### About this exercise
In the records that follow, show each line where the word "vasteid" is present.

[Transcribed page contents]
•••••

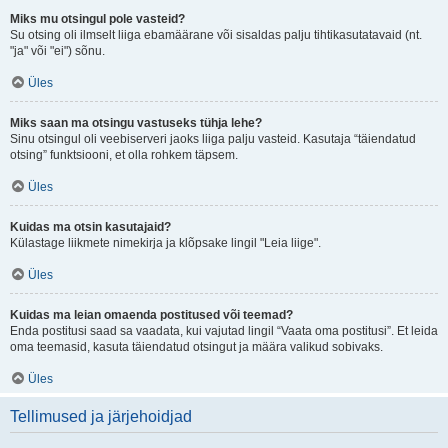
Miks mu otsingul pole vasteid?
Su otsing oli ilmselt liiga ebamäärane või sisaldas palju tihtikasutatavaid (nt.
"ja" või "ei") sõnu.
Üles
Miks saan ma otsingu vastuseks tühja lehe?
Sinu otsingul oli veebiserveri jaoks liiga palju vasteid. Kasutaja “täiendatud
otsing” funktsiooni, et olla rohkem täpsem.
Üles
Kuidas ma otsin kasutajaid?
Külastage liikmete nimekirja ja klõpsake lingil "Leia liige".
Üles
Kuidas ma leian omaenda postitused või teemad?
Enda postitusi saad sa vaadata, kui vajutad lingil “Vaata oma postitusi”. Et leida
oma teemasid, kasuta täiendatud otsingut ja määra valikud sobivaks.
Üles
Tellimused ja järjehoidjad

•••••

### Solved problem
Miks mu otsingul pole vasteid?
Sinu otsingul oli veebiserveri jaoks liiga palju vasteid. Kasutaja “täiendatud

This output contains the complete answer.